Outreach Update

~Cheryl Perry

With the weather becoming warmer we have moved our operations into the sunshine and fresh air—placing a table across the doors at the back entrance and serving sandwiches and handing out bags of groceries from the vestibule between the doors. This now only requires two volunteers—one to handle sandwiches and another to hand out groceries. (And on Thursdays the grocery volunteer is able to make up the bags for distribution the following Tuesday.)

As we have increased the amount of food we are handing out (providing about 10 non-perishable items in each bag plus toilet paper and other “extras” such as fresh vegetables, bread, or eggs when these have been donated) we are exceeding our monthly budget for purchasing groceries. We have diverted the funds we would normally use to buy grocery gift cards to the purchase of groceries and we have also had many extra donations through Tithely and offering earmarked for outreach/Food Shelf.

One of the toughest challenges of the new way we provide our outreach is that physical distancing forces us to help people without the ability to be close to them. We are used to giving hugs when needed and asking them how their day is going and having a chat with them when they need it.

Yet we recognize that those we serve are very difficult to engage in health care and because of this are the most vulnerable. Many don’t have a regular doctor and many have underlying mental and physical health conditions that make them more vulnerable. The virus has forced us to consider other cautions in our approach to distance our volunteers from the recipients, and each other.

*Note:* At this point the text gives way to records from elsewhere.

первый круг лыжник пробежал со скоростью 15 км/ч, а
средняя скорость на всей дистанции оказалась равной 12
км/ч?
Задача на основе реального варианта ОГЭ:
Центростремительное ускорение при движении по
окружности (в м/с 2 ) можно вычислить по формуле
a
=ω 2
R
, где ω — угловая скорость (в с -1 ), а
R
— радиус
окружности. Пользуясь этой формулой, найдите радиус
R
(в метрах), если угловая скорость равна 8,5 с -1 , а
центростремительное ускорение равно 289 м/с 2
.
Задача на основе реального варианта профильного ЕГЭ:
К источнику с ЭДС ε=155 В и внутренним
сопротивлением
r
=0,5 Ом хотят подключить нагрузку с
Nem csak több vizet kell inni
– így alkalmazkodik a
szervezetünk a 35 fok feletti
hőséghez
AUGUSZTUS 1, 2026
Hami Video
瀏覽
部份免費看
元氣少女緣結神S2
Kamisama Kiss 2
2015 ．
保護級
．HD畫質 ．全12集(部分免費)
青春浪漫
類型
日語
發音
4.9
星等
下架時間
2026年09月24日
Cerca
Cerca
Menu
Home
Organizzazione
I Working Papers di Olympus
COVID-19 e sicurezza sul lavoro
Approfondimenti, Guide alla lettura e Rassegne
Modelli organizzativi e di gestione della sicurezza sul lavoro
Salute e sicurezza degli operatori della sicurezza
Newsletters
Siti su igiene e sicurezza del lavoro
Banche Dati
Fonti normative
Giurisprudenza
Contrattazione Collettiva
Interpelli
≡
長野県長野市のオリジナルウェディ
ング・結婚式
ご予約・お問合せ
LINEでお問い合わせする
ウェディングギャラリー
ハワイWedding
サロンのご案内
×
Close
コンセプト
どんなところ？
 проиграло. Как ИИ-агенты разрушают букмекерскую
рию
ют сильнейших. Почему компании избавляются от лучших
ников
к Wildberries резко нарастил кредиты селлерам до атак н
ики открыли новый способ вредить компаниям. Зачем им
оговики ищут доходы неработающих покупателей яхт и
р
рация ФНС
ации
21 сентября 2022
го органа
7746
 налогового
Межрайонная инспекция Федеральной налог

Because we know physical distancing can be difficult and boring, we have been putting out a table of items to help through this time of social isolation. Items include books, jigsaw puzzles, yarn, Sudoku/crossword/word find puzzle books, board games, and books. This is another way you can help—if you have items such as puzzles, decks of cards, or yarn to donate you can drop these off at the church or phone me to arrange a pick up (250-575-1780).

They say that this virus doesn’t discriminate, but it is also true that it doesn’t affect people equally. It affects people who don’t have the resources to not work, or who can’t afford to buy gloves, to order groceries online for pick up, or to take care of themselves in other ways.

I am really aware of this, whenever I come in to the church and use the supplies to sanitize my hands or wipe things down, or when I don my gloves before helping people. It makes me grateful each day for the work I have, for the country I live in, and for the ways that we are able to continue to help those we share our community with.

Thank you all for your continued support of our Outreach program—with your donations, your time, and most especially your prayers!